NASA's Kepler mission is currently looking at more than 15,000 stars, any of which could harbour their own planetary systems. Kepler looks for small dips in a star's brightness as a function of time – its light curve – that would occur when a planet crosses the face of the star in a "transit". It also looks for changes in the radial velocity of the star itself – the tiny shifts that occur because of the gravitational pull of a planet. In 2005 two different groups of researchers outlined a method that could help find exoplanets – especially very small ones – for which radial-velocity data are inconclusive and the transits of which are not visible from Kepler's vantage point. The method focuses on irregularities in the patterns and transit timings of known exoplanets – dubbed "transit-time variations".

Predicted twists

A lone exoplanet following a strict Keplerian orbit around its parent star would show an equally spaced and timed transit light curve that is periodic. Any variation in this could mean that the exoplanet is not alone – it may have a moon or there may be other unseen exoplanets in the system. Since the method was proposed, the Kepler team has used it to confirm its data in a number of systems where exoplanets did show their transits, rather than as a method to discover hidden exoplanets.

It is only now that an analysis of publicly available Kepler data has allowed David Nesvorny of Southwest Research Institute in Boulder, Colorado, and colleagues to successfully identify and characterize an exoplanet in a system previously thought to contain only one exoplanet. "We had been looking at hundreds of systems that could host possible exoplanets as identified by Kepler – each is known as a 'Kepler Object of Interest' [KOI] – and this one in particular seemed the best candidate as it showed a huge transit-time variation of almost two hours and was not periodic at all," explains Nesvorny.
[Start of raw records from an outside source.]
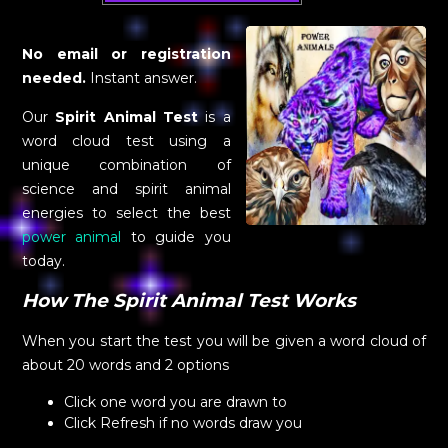
No email or registration
needed.
Instant answer.
Our
Spirit Animal Test
is a
word cloud test using a
unique combination of
science and spirit animal
energies to select the best
power animal
to guide you
today.
How The Spirit Animal Test Works
When you start the test you will be given a word cloud of
about 20 words and 2 options
Click one word you are drawn to
Click Refresh if no words draw you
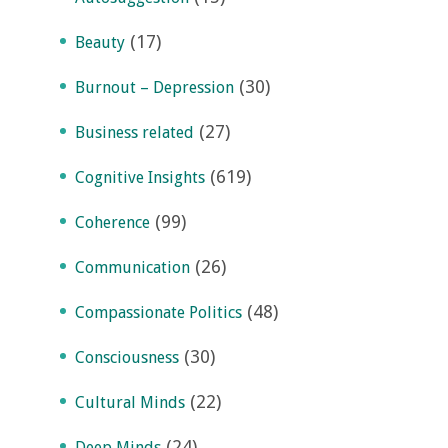
(17)
Beauty
(30)
Burnout – Depression
(27)
Business related
(619)
Cognitive Insights
(99)
Coherence
(26)
Communication
(48)
Compassionate Politics
(30)
Consciousness
(22)
Cultural Minds
(24)
Deep Minds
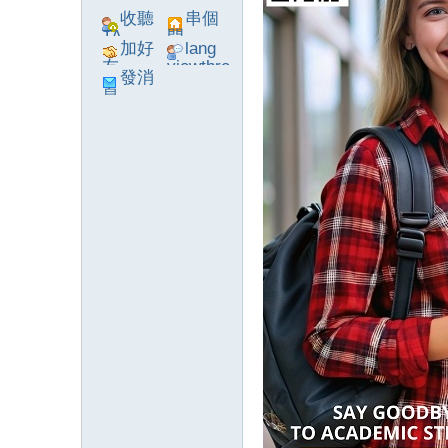
收聽
串個
TA
門
加好
lang
友
viewthre
發消
ad_left_
息
poke}
系
統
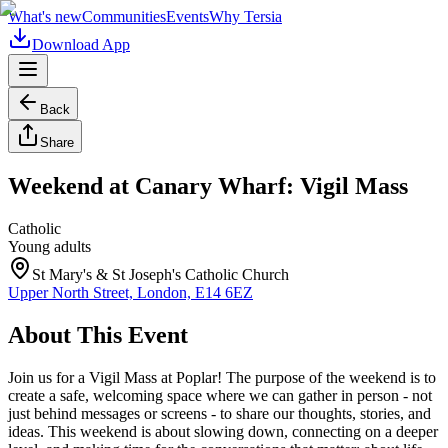
What's new
Communities
Events
Why Tersia
Download App
Back
Share
Weekend at Canary Wharf: Vigil Mass
Catholic
Young adults
St Mary's & St Joseph's Catholic Church
Upper North Street, London, E14 6EZ
About This Event
Join us for a Vigil Mass at Poplar! The purpose of the weekend is to
create a safe, welcoming space where we can gather in person - not
just behind messages or screens - to share our thoughts, stories, and
ideas. This weekend is about slowing down, connecting on a deeper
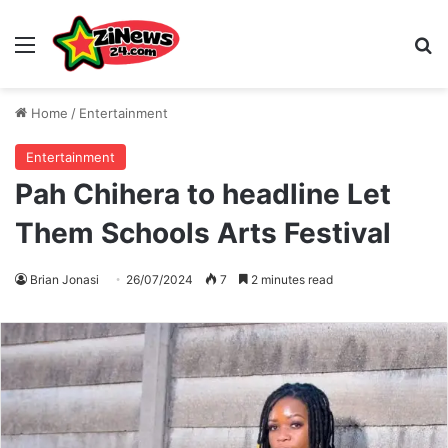
Menu
S
Home
/
Entertainment
Entertainment
Pah Chihera to headline Let
Them Schools Arts Festival
Brian Jonasi
26/07/2024
7
2 minutes read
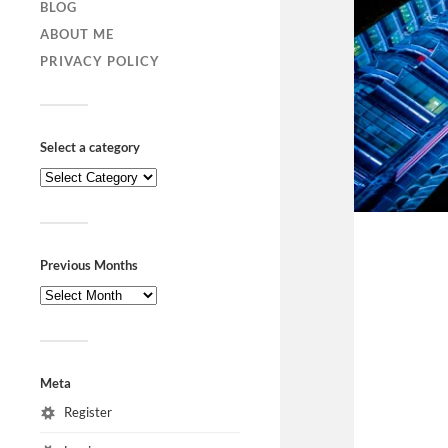
BLOG
ABOUT ME
PRIVACY POLICY
Select a category
Previous Months
Meta
Register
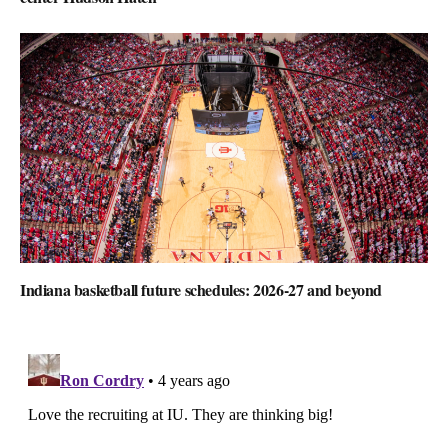
Indiana basketball future schedules: 2026-27 and beyond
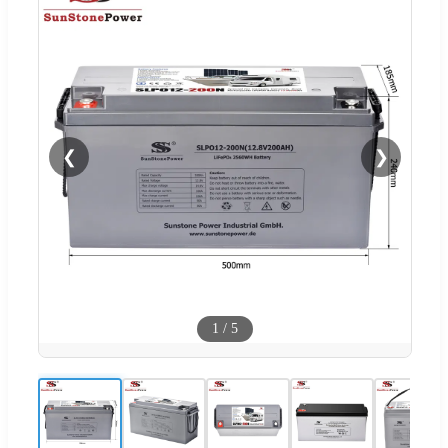
❮
❯
1
/
5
The team looked at the data from 15 transits of the known exoplanet-b that has an orbit of 33.6 days around its parent star – known as KOI-872 – and then ran complex computer simulations to allow for all possible solutions that could cause the variations.

Hidden effects

The researchers found that the best solution for the gravitational perturbations seen for exoplanet-b is the existence of another near-by exoplanet, exoplanet-c, that orbits the parent star every 57 days. According to Nesvorny, the data supporting the existence of exoplanet-c are "very convincing and have a statistical significance of better than 3σ". To put their findings to the test, the researchers have predicted the timing variations for numerous upcoming transits of exoplanet-b. Some of the data for this are already available to the Kepler team, while other data that be collected over the next three years. "The Kepler team can check for the predicted trend and they can even check for whatever faint radial-velocity data it can get for the effect of the other exoplanet in the system to test our predictions," says Nesvorny.

Unexpected addition

As it turns out, soon after the researchers predicted exoplanet-c, a third exoplanet – a super-Earth approximately 1.7 times the mass of the Earth and with a very short orbit of 6.8 days – was found in transit data from Kepler. So could it be that this third exoplanet has an equal or greater effect on exoplanet-b? "We did immediately test for that too, but our simulations showed that for a smallish exoplanet like the super-Earth, its gravitational effects would be in the order of minutes and not hours. Of course, there is a chance that the super-Earth is extremely dense or that exoplanet-c is extremely light, but the chances of that are slim. For the observed two-hour transit-time variation, the super-Earth would have to almost be as dense as a neutron star, which is not going to be the case," says Nesvorny. So the team is sticking to its original prediction for exoplanet-c.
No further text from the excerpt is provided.